### [WORK INSTRUCTION]
Repeat the records below exactly from the line containing "конечности указывают на" to the line containing "works by Maulana", taking in both of those lines. Drop the pictures.

Extracted page text data:
######

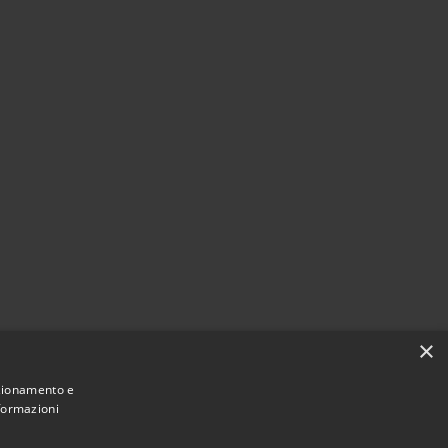
×
nzionamento e
nformazioni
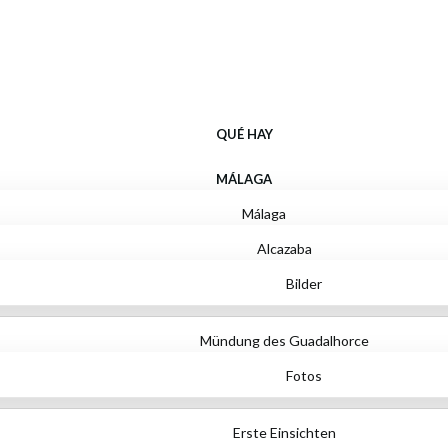
Qué hay
QUÉ HAY
MÁLAGA
Málaga
Alcazaba
Bilder
Mündung des Guadalhorce
Fotos
Erste Einsichten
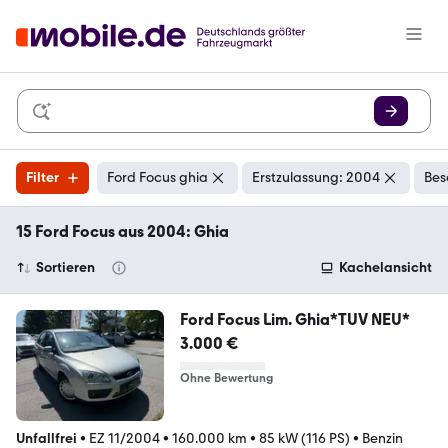
Filter
Ford Focus ghia
Erstzulassung: 2004
Bes
15 Ford Focus aus 2004: Ghia
Sortieren
Kachelansicht
Ford Focus Lim. Ghia*TUV NEU*
3.000 €
Ohne Bewertung
Unfallfrei
•
EZ 11/2004
•
160.000 km
•
85 kW (116 PS)
•
Benzin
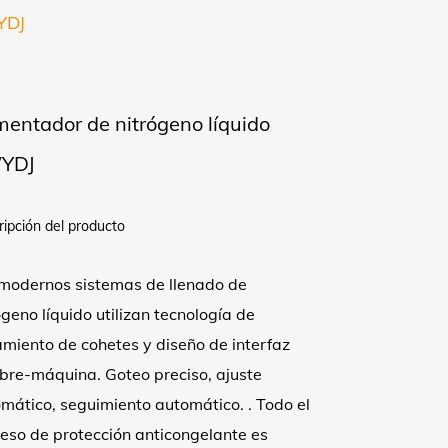
YDJ
mentador de nitrógeno líquido
YDJ
ipción del producto
modernos sistemas de llenado de
ógeno líquido utilizan tecnología de
amiento de cohetes y diseño de interfaz
re-máquina. Goteo preciso, ajuste
mático, seguimiento automático. . Todo el
eso de protección anticongelante es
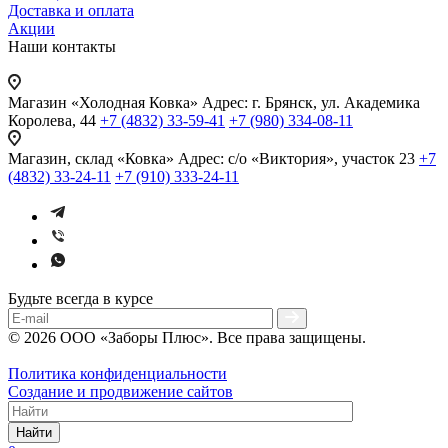
Доставка и оплата
Акции
Наши контакты
Магазин «Холодная Ковка»
Адрес: г. Брянск, ул. Академика
Королева, 44
+7 (4832) 33-59-41
+7 (980) 334-08-11
Магазин, склад «Ковка»
Адрес: с/о «Виктория», участок 23
+7
(4832) 33-24-11
+7 (910) 333-24-11
Будьте всегда в курсе
© 2026 ООО «Заборы Плюс». Все права защищены.
Политика конфиденциальности
Создание и продвижение сайтов
Найти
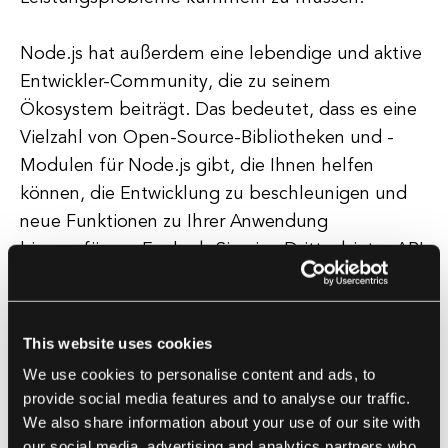
Node.js hat außerdem eine lebendige und aktive
Entwickler-Community, die zu seinem
Ökosystem beiträgt. Das bedeutet, dass es eine
Vielzahl von Open-Source-Bibliotheken und -
Modulen für Node.js gibt, die Ihnen helfen
können, die Entwicklung zu beschleunigen und
neue Funktionen zu Ihrer Anwendung
hinzuzufügen. Egal, ob Sie eine Drittanbieter-API
integrieren, Authentifizierungs- und
Autorisierungsfunktionen hinzufügen oder
Echtzeitkommunikation implementieren müssen,
This website uses cookies
wahrscheinlich gibt es ein Node.js-Modul, das
We use cookies to personalise content and ads, to
Ihnen hilft, die Aufgabe schnell und effizient zu
provide social media features and to analyse our traffic.
erledigen.
We also share information about your use of our site with
our social media, advertising and analytics partners who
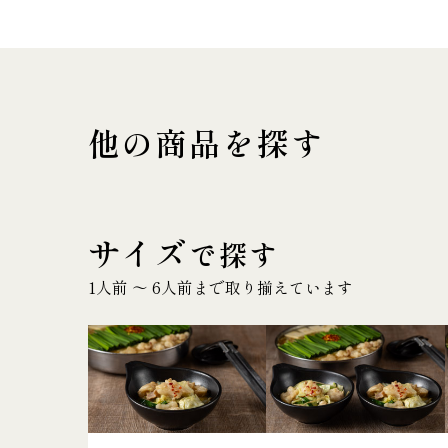
他の商品を探す
サイズ
で探す
1人前 〜 6人前まで取り揃えています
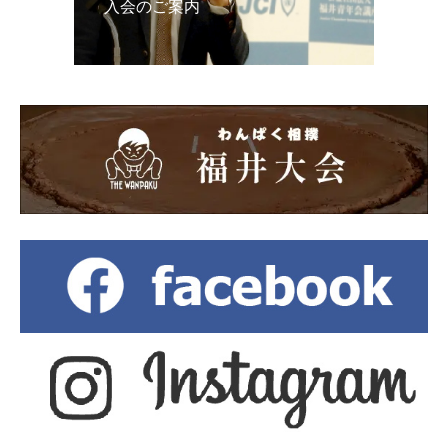
入会のご案内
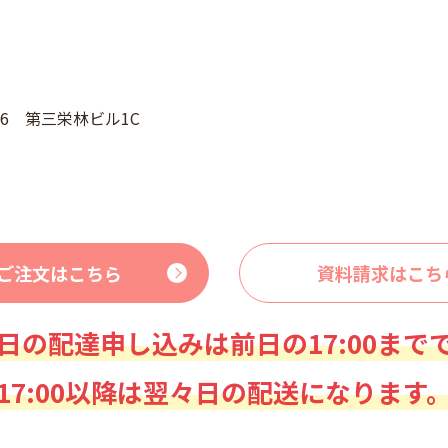
46 第三栄林ビル1C
ご注文はこちら
資料請求はこち
日の配達申し込みは前日の17:00まで
17:00以降は翌々日の配送になります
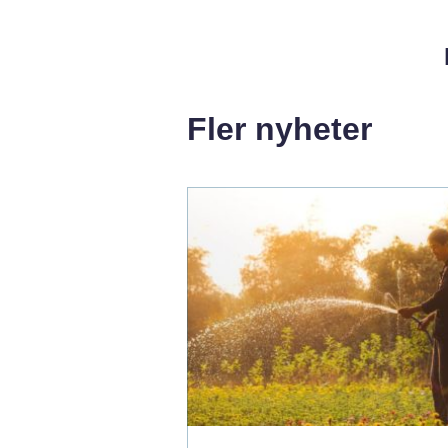
Fler nyheter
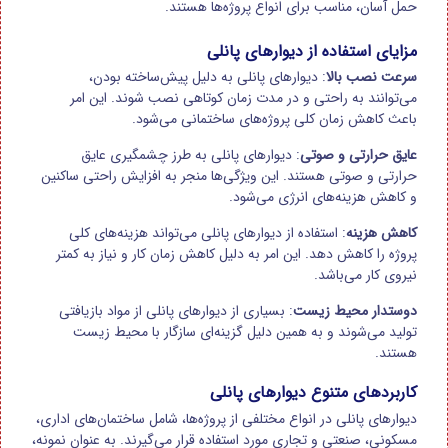
حمل آسان، مناسب برای انواع پروژه‌ها هستند.
مزایای استفاده از دیوارهای پانلی
سرعت نصب بالا
: دیوارهای پانلی به دلیل پیش‌ساخته بودن،
می‌توانند به راحتی و در مدت زمان کوتاهی نصب شوند. این امر
باعث کاهش زمان کلی پروژه‌های ساختمانی می‌شود.
عایق حرارتی و صوتی
: دیوارهای پانلی به طرز چشمگیری عایق
حرارتی و صوتی هستند. این ویژگی‌ها منجر به افزایش راحتی ساکنین
و کاهش هزینه‌های انرژی می‌شود.
کاهش هزینه
: استفاده از دیوارهای پانلی می‌تواند هزینه‌های کلی
پروژه را کاهش دهد. این امر به دلیل کاهش زمان کار و نیاز به کمتر
نیروی کار می‌باشد.
دوستدار محیط زیست
: بسیاری از دیوارهای پانلی از مواد بازیافتی
تولید می‌شوند و به همین دلیل گزینه‌ای سازگار با محیط زیست
هستند.
کاربردهای متنوع دیوارهای پانلی
دیوارهای پانلی در انواع مختلفی از پروژه‌ها، شامل ساختمان‌های اداری،
مسکونی، صنعتی و تجاری مورد استفاده قرار می‌گیرند. به عنوان نمونه،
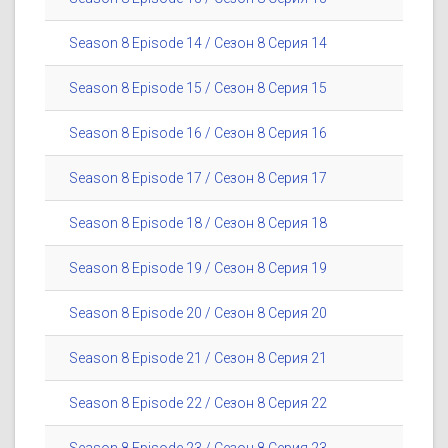
Season 8 Episode 14 / Сезон 8 Серия 14
Season 8 Episode 15 / Сезон 8 Серия 15
Season 8 Episode 16 / Сезон 8 Серия 16
Season 8 Episode 17 / Сезон 8 Серия 17
Season 8 Episode 18 / Сезон 8 Серия 18
Season 8 Episode 19 / Сезон 8 Серия 19
Season 8 Episode 20 / Сезон 8 Серия 20
Season 8 Episode 21 / Сезон 8 Серия 21
Season 8 Episode 22 / Сезон 8 Серия 22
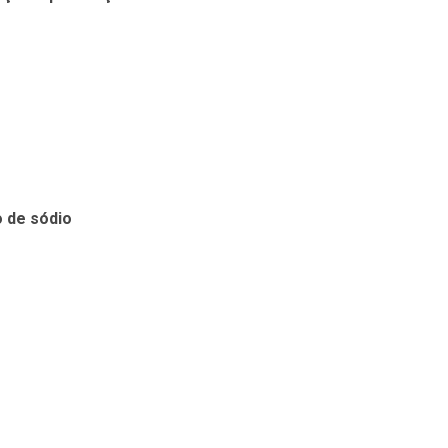
o de sódio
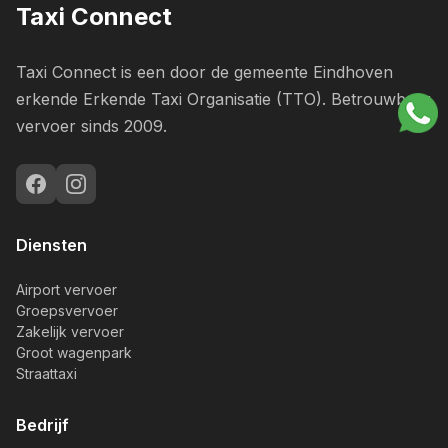
Taxi Connect
Taxi Connect is een door de gemeente Eindhoven
erkende Erkende Taxi Organisatie (TTO). Betrouwbaar
vervoer sinds 2009.
Diensten
Airport vervoer
Groepsvervoer
Zakelijk vervoer
Groot wagenpark
Straattaxi
Bedrijf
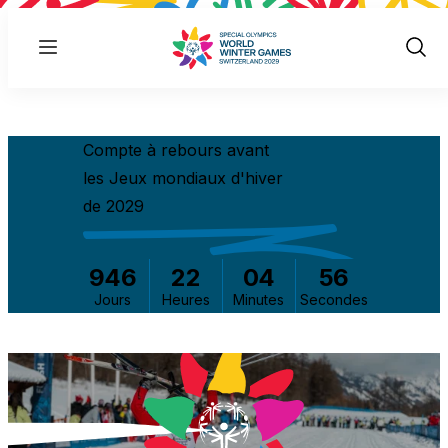
Menu
Show
Sear
Compte à rebours avant
les Jeux mondiaux d'hiver
de 2029
946
22
04
56
Jours
Heures
Minutes
Secondes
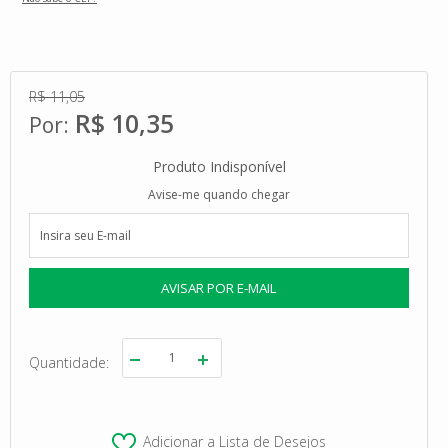
R$ 11,05
R$ 10,35
Produto Indisponível
Avise-me quando chegar
Quantidade
Adicionar a Lista de Desejos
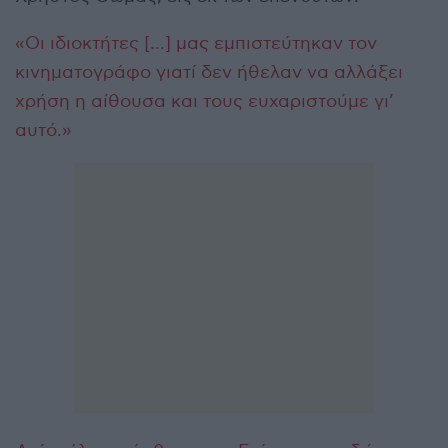
«Οι ιδιοκτήτες […] μας εμπιστεύτηκαν τον
κινηματογράφο γιατί δεν ήθελαν να αλλάξει
χρήση η αίθουσα και τους ευχαριστούμε γι’
αυτό.»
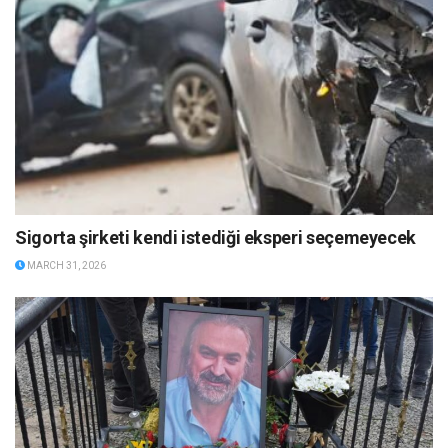
Sigorta şirketi kendi istediği eksperi seçemeyecek
MARCH 31, 2026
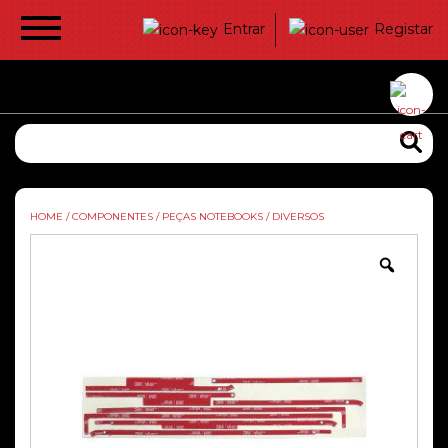
Entrar
Registar
HOME
/
COMPONENTES
/
PEÇAS NOTEBOOKS
/
DIVERSOS
Zoom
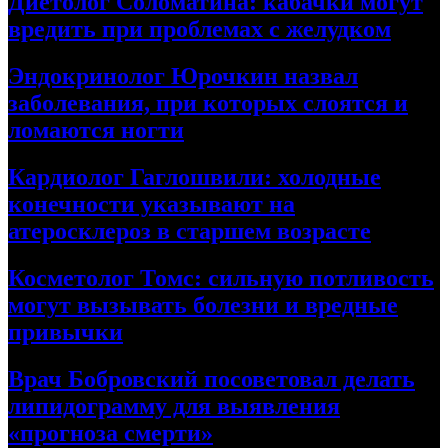
Диетолог Соломатина: кабачки могут
вредить при проблемах с желудком
Эндокринолог Юрочкин назвал
заболевания, при которых слоятся и
ломаются ногти
Кардиолог Гаглошвили: холодные
конечности указывают на
атеросклероз в старшем возрасте
Косметолог Томс: сильную потливость
могут вызывать болезни и вредные
привычки
Врач Бобровский посоветовал делать
липидограмму для выявления
«прогноза смерти»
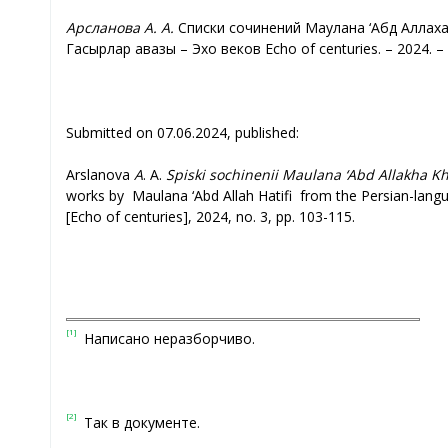
Арсланова А. А.
Списки сочинений Маулана ‘Абд Аллаха
Гасырлар авазы – Эхо веков Echo of centuries. – 2024. – 
Submitted on 07.06.2024, published:
Arslanova
А
. A.
Spiski sochinenii Maulana ‘Abd Allakha Khat
works by Maulana ‘Abd Allah Hatifi from the Persian-langua
[Echo of centuries], 2024, no. 3, pp. 103-115.
[1]
Написано неразборчиво.
[2]
Так в документе.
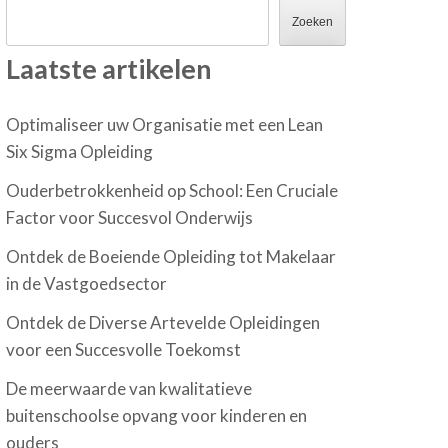
Zoeken
Laatste artikelen
Optimaliseer uw Organisatie met een Lean
Six Sigma Opleiding
Ouderbetrokkenheid op School: Een Cruciale
Factor voor Succesvol Onderwijs
Ontdek de Boeiende Opleiding tot Makelaar
in de Vastgoedsector
Ontdek de Diverse Artevelde Opleidingen
voor een Succesvolle Toekomst
De meerwaarde van kwalitatieve
buitenschoolse opvang voor kinderen en
ouders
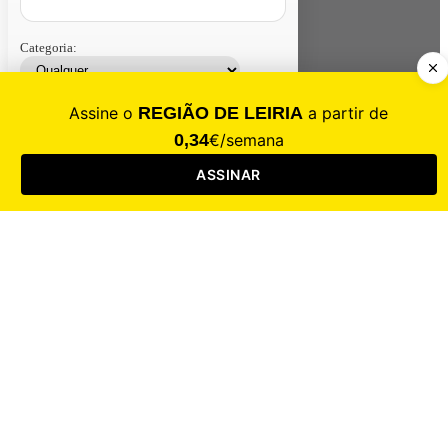
Categoria:
Contacte-nos
Assinar
Loja
Entrar
CALAMIDADE
Saúde
Desporto
Mercado
Cultura
Sociedade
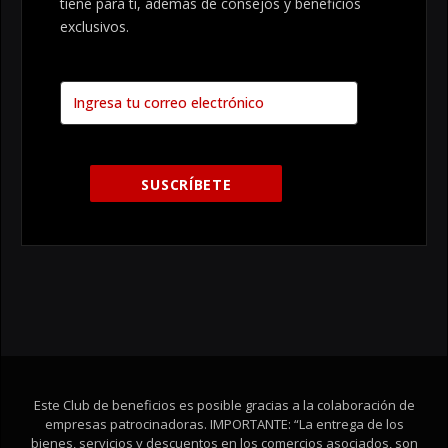
tiene para tí, además de consejos y beneficios
exclusivos.
Este Club de beneficios es posible gracias a la colaboración de
empresas patrocinadoras. IMPORTANTE: “La entrega de los
bienes, servicios y descuentos en los comercios asociados, son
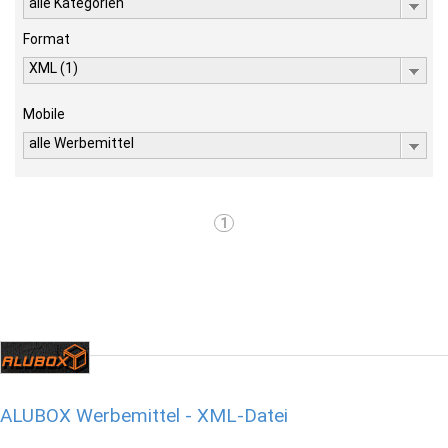
alle Kategorien
Format
XML (1)
Mobile
alle Werbemittel
1
ALUBOX Werbemittel - XML-Datei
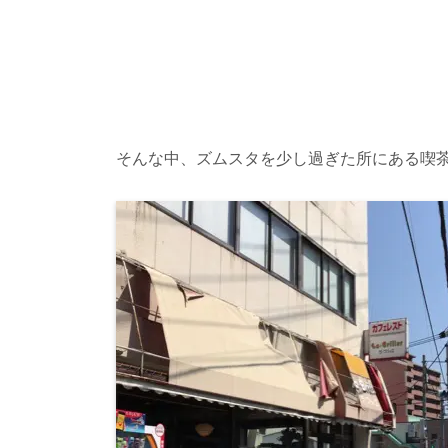
そんな中、ズムスタを少し過ぎた所にある喫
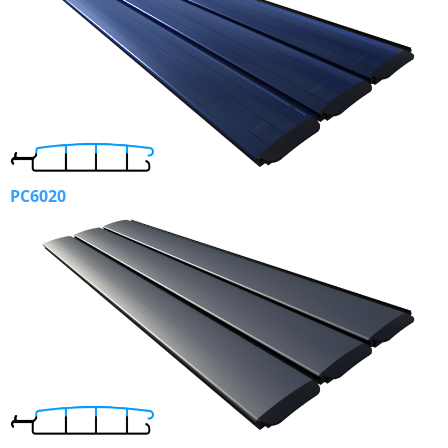
PC6020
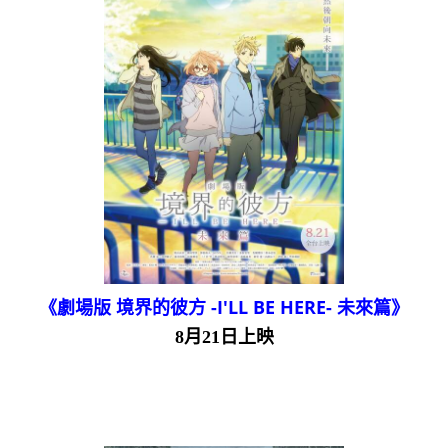
《劇場版 境界的彼方 -I'LL BE HERE- 未來篇》
8月21日上映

######

### [WRITTEN ANSWER]
конечности указывают на
атеросклероз в старшем возрасте
Косметолог Томс: сильную потливость
могут вызывать болезни и вредные
привычки
Врач Бобровский посоветовал делать
липидограмму для выявления
«прогноза смерти»
Арсланова А. А.
Списки сочинений Маулана ‘Абд Аллаха
Гасырлар авазы – Эхо веков Echo of centuries. – 2024. – 
Submitted on 07.06.2024, published:
Arslanova
А
. A.
Spiski sochinenii Maulana ‘Abd Allakha Khat
works by Maulana ‘Abd Allah Hatifi from the Persian-langua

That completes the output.